• **TASK INSTRUCTIONS**
What you return should match the material below line for line, except that no image appears in it.

• **DATA TO EXAMINE**
-*-*-

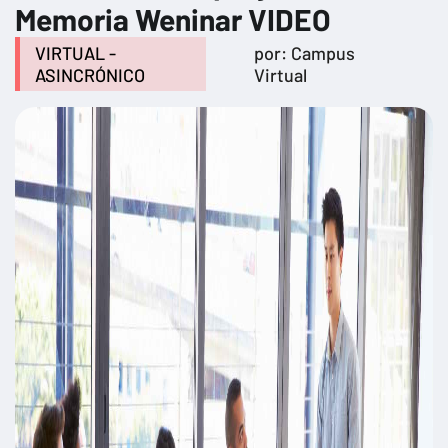
Memoria Weninar VIDEO
VIRTUAL -
por: Campus
ASINCRÓNICO
Virtual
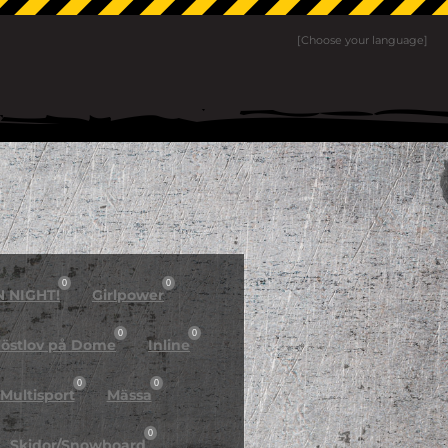
[Choose your language]
0
0
N NIGHT!
Girlpower
0
0
östlov på Dome
Inline
0
0
Multisport
Mässa
0
Skidor/Snowboard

-*-*-

• **RESULT OF THIS EXERCISE**
Memoria Weninar VIDEO
VIRTUAL -
por: Campus
ASINCRÓNICO
Virtual
[Choose your language]
0
0
N NIGHT!
Girlpower
0
0
östlov på Dome
Inline
0
0
Multisport
Mässa
0
Skidor/Snowboard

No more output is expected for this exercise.